[Transcribed page contents]
★ ★ ★ ★
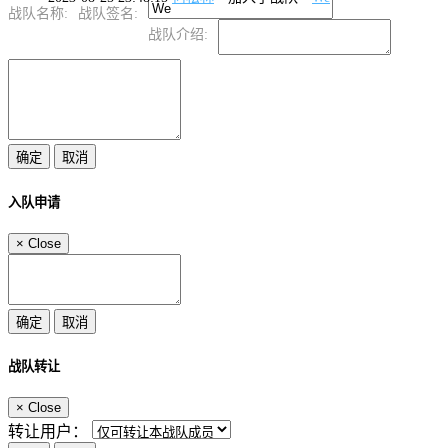
战队名称:
战队签名:
战队介绍:
入队申请
×
Close
战队转让
×
Close
转让用户：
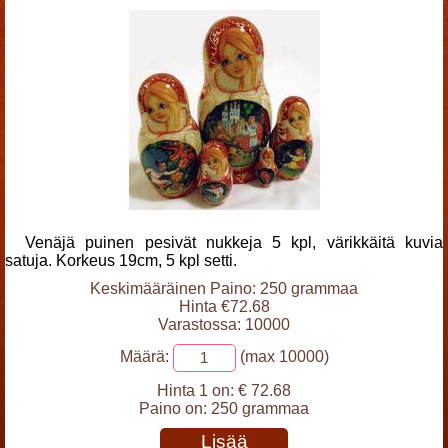
Venäjä puinen pesivät nukkeja 5 kpl, värikkäitä kuvia
satuja. Korkeus 19cm, 5 kpl setti.
Keskimääräinen Paino: 250 grammaa
Hinta €72.68
Varastossa: 10000
Määrä:
(max 10000)
Hinta 1 on:
€ 72.68
Paino on:
250 grammaa
Lisää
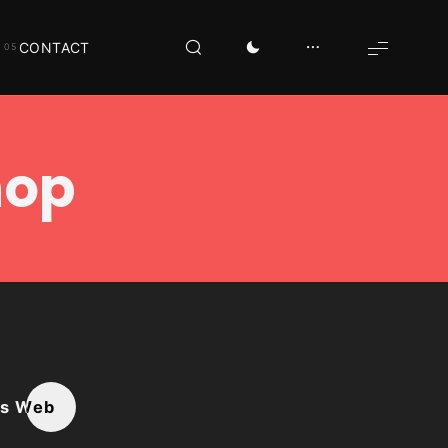
CONTACT
hop
ns Web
★ ★ ★ ★
Although the records include pictures, the copy should reproduce every line exactly and none of the pictures.

_Response area_
战队名称:
战队签名:
战队介绍:
入队申请
×
Close
战队转让
×
Close
转让用户：
Venäjä puinen pesivät nukkeja 5 kpl, värikkäitä kuvia
satuja. Korkeus 19cm, 5 kpl setti.
Keskimääräinen Paino: 250 grammaa
Hinta €72.68
Varastossa: 10000
Määrä:
(max 10000)
Hinta 1 on:
€ 72.68
Paino on:
250 grammaa
Lisää
CONTACT
hop
ns Web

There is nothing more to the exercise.